Esse foi o primeiro exercício deste tipo realizado pela Defesa Civil, que considera Bento Gonçalves como o quarto município com maior risco geológico no Estado.
— Já fizemos no Vale do Taquari com 252 bombeiros, mas esse é o primeiro interagências. Vamos chegar no mais alto grau de treinamento empregando toda tecnologia que temos para uma situação de emergência e testar os fluxos de comunicação com todos que estão envolvidos no atendimento — disse o capitão Gustavo Kist, comandante da 3ª Companhia Especial de Bombeiro Militar de Bento Gonçalves, na reunião que preparou para a ação os 64 militares lotados em diferentes municípios da Serra, além de Passo Fundo e de São Leopoldo.
Às 13h, os primeiros caminhões do Exército e ambulâncias do Samu desceram a Rua Callisto Sganzerla em direção ao ponto onde o deslizamento foi encenado em uma encosta urbana suscetível a movimentações de solo, especialmente em casos de chuva. A área abriga aproximadamente 140 pessoas e 36 edificações potencialmente expostas. Uma ocorrência real no local poderia afetar cerca de 800 pessoas.

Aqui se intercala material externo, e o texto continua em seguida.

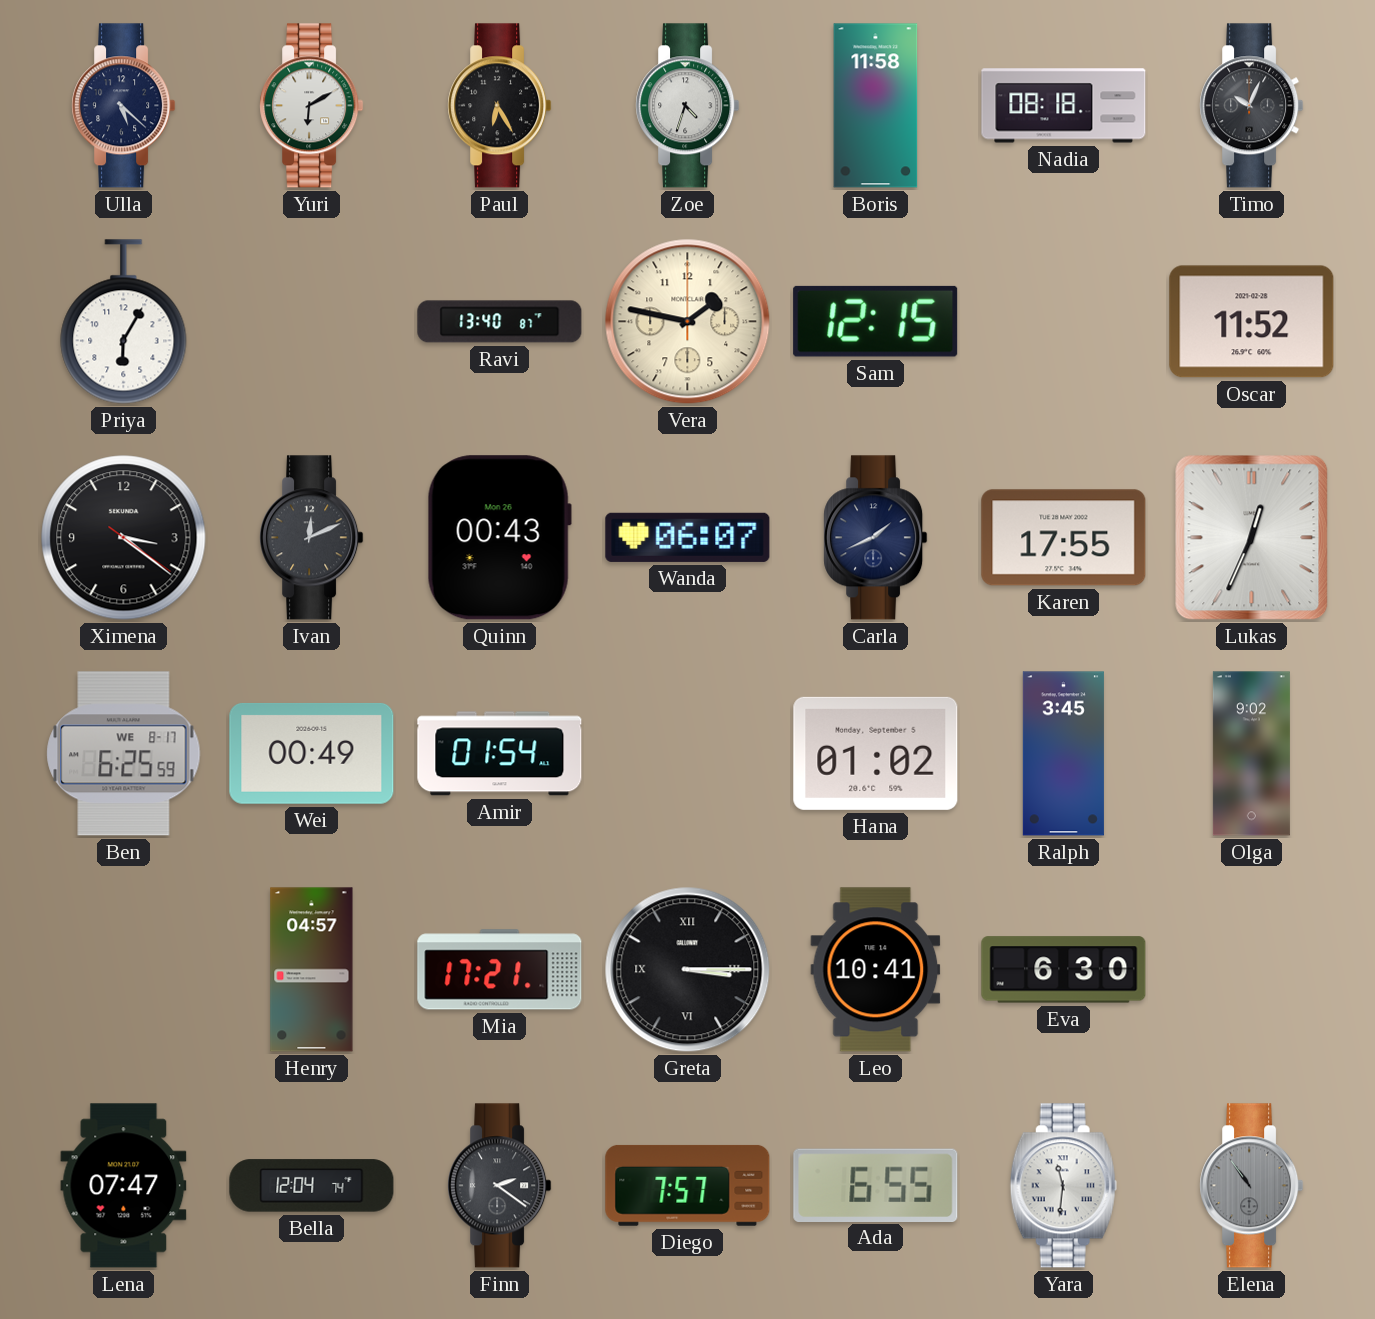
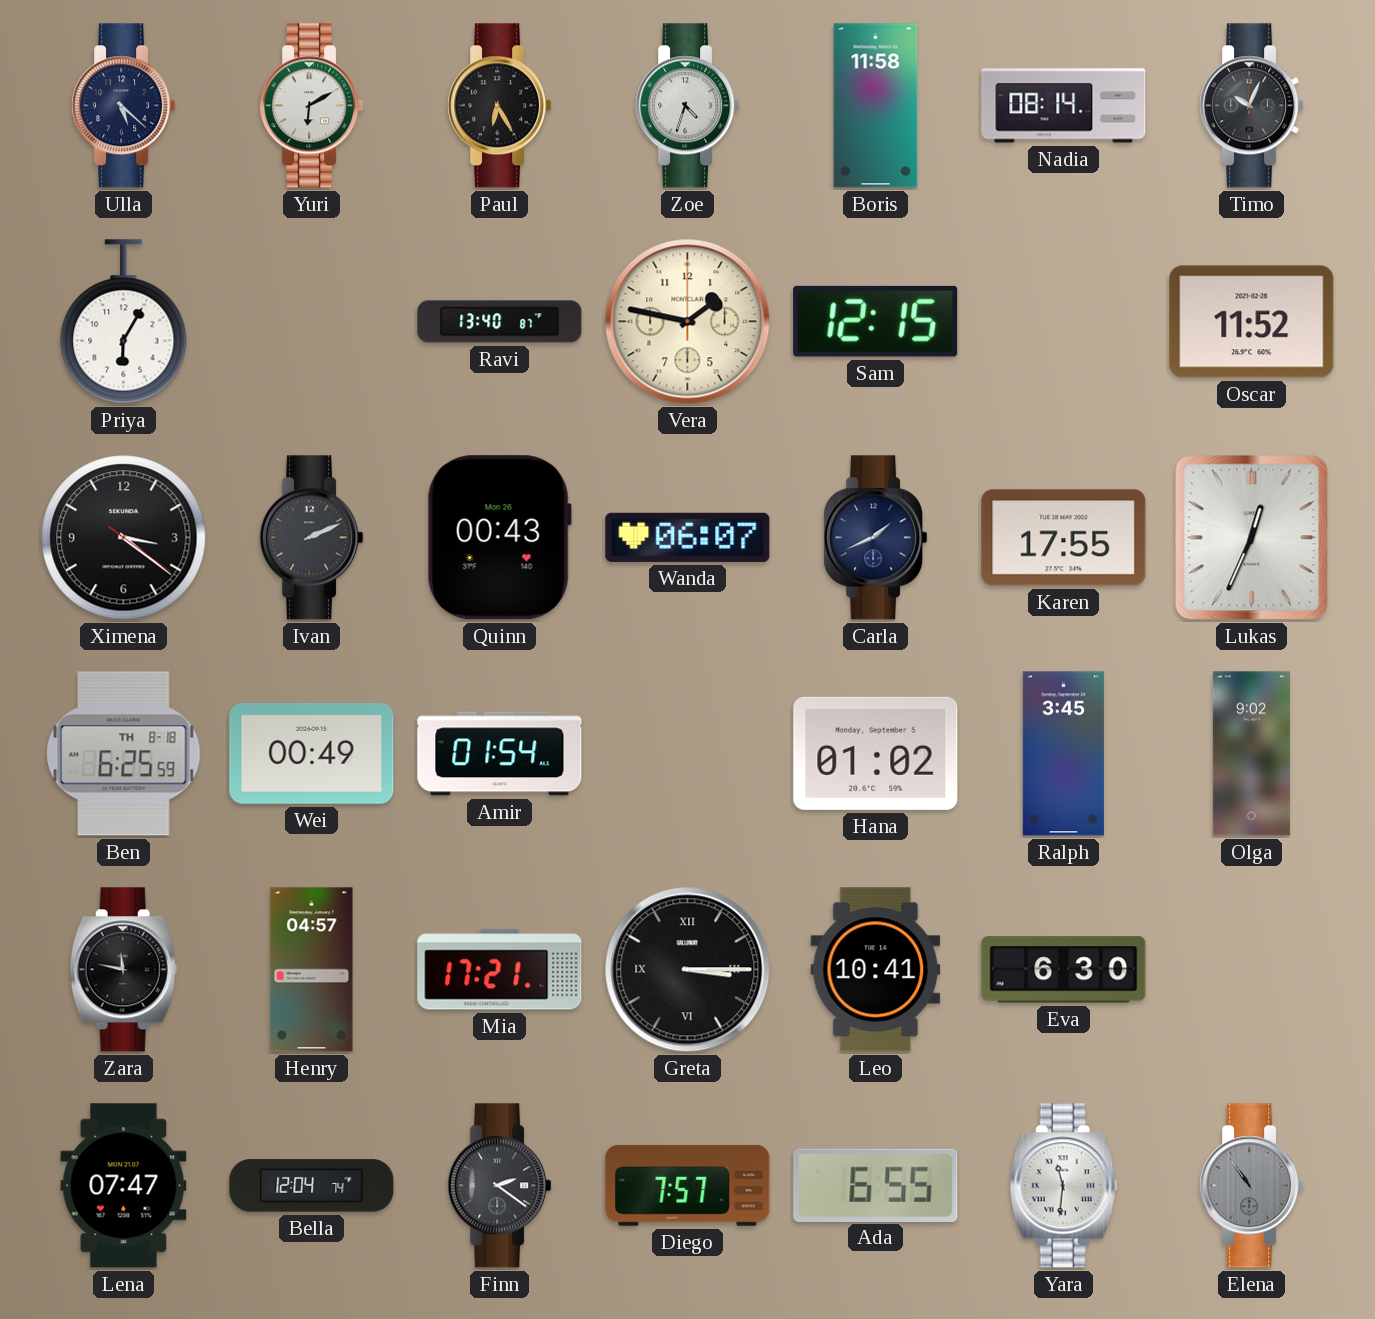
Nadia: 08:18 -> 08:14
Ivan: 12:11 -> 2:11
Ben date: WE 8-17 -> TH 8-18
Zara: none -> 11:47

Às 14h, um novo alerta "cell broadcast" foi enviado e deu ainda mais veracidade ao evento, que não foi tratado em nenhum momento como demonstração, mas como um teste prático, em tempo real, de todos os protocolos consolidados após os eventos extremos de 2024.
80 figurantes envolvidos
Quando a imprensa pôde descer ao local da simulação, 80 figurantes já estavam espalhados em residências do entorno aguardando resgate e atendimento. Em um caminhão do Exército, um grupo já era levado ao abrigo instalado no Ginásio de Esportes Ivo Chies. Cerca de 10 homens simulavam a preocupação com parentes e animais de estimação deixados para trás enquanto eram atendidos por uma psicóloga da Defesa Civil.
Em um ponto mais baixo do bairro Zatt e às margens de um curso d’água, estava o local mais crítico do exercício. Manequins foram enterrados para treinamento também de cães farejadores e resgate de corpos.
Perto das 15h, um helicóptero dos bombeiros, sem aterrissar, fez o resgate da primeira vítima. Ao longo do dia, outro helicóptero, da Polícia Civil, também realizou mais dois resgates.
Balanço do exercício
Às 16h30min e antes que uma coletiva de imprensa divulgasse o balanço da atividade, um boletim simulado foi disparado e apresentou os números da operação.
De acordo com comunicado do simulado, o deslizamento de terra na Rua João Domingos Poli, no bairro Zatt, atingiu 40 casas, deixou oito mortos e 17 pessoas feridas.
Para o comandante da Defesa Civil do Estado, coronel Luciano Chaves Boeira, o simulado demonstrou o poder de resposta das forças de segurança diante dos eventos climáticos. Nesta semana, todos os envolvidos vão preencher um formulário e indicar o que deu certo e o que poderia ter sido feito de outra forma.
— Não adianta mobilizar mais de 400 pessoas e não falarmos das falhas. Essa atividade é também para isso, para saber no que podemos melhorar. Não posso avaliar logo após o fim dele, pois são muitas pessoas e entidades envolvidas, mas provoquei que nesse formulário devam aparecer inclusive as críticas. A capacidade de resposta é algo que não tínhamos durante esses grandes eventos e agora temos. E olhando adiante, é algo que ainda iremos melhorar — disse Boeira.